**DATA EXTRACT**
--- START ---
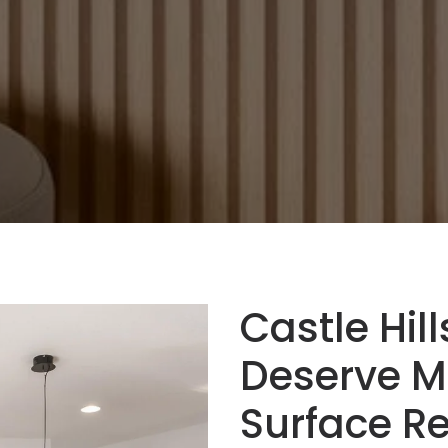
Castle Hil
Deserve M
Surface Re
--- END ---
--- START ---
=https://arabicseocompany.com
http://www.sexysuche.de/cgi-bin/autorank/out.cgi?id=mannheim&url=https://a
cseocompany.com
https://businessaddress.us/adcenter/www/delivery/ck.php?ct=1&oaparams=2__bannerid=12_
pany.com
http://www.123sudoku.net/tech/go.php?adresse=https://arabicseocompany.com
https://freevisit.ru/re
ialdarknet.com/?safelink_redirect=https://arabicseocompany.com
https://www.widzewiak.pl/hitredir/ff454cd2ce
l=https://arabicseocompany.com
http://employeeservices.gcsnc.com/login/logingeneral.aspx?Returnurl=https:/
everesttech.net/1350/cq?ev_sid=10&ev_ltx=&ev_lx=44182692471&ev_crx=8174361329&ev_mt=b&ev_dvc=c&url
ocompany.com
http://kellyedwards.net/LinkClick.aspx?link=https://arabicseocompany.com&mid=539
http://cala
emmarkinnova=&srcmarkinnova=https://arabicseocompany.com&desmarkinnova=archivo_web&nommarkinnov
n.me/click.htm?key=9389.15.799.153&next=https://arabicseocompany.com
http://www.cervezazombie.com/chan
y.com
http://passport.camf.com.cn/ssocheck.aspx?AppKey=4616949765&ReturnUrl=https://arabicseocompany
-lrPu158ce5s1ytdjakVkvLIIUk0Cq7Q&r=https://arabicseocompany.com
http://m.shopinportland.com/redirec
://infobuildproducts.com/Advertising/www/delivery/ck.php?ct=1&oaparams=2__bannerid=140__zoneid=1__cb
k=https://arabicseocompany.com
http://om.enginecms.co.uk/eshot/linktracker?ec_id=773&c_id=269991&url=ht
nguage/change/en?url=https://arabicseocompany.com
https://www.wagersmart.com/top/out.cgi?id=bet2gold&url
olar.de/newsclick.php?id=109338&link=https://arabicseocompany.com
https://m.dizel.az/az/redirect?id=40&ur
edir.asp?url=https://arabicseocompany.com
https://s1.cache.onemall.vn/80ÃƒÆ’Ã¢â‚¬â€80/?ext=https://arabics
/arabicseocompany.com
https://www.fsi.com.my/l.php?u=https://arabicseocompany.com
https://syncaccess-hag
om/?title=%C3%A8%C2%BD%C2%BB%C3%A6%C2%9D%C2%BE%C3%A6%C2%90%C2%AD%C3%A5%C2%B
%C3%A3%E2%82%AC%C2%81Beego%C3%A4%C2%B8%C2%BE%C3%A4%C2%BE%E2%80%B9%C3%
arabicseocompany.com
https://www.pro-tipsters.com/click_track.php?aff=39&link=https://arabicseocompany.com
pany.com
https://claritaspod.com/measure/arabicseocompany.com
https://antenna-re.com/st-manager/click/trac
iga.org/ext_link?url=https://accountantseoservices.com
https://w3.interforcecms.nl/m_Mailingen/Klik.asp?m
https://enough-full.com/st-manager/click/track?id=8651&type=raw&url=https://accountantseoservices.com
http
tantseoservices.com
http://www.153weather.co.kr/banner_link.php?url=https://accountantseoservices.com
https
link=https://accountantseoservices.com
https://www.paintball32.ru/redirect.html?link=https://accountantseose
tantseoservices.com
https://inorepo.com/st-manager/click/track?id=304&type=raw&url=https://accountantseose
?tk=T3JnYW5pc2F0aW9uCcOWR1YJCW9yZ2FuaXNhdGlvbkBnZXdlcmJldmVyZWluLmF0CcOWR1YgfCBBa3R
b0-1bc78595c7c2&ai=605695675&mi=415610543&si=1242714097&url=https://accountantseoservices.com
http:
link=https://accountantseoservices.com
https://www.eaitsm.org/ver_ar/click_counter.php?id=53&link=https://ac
--- END ---
Check each line above for the word "manager" and copy the ones that have it.

**ANSWER TO THIS EXERCISE**
https://antenna-re.com/st-manager/click/trac
https://enough-full.com/st-manager/click/track?id=8651&type=raw&url=https://accountantseoservices.com
https://inorepo.com/st-manager/click/track?id=304&type=raw&url=https://accountantseose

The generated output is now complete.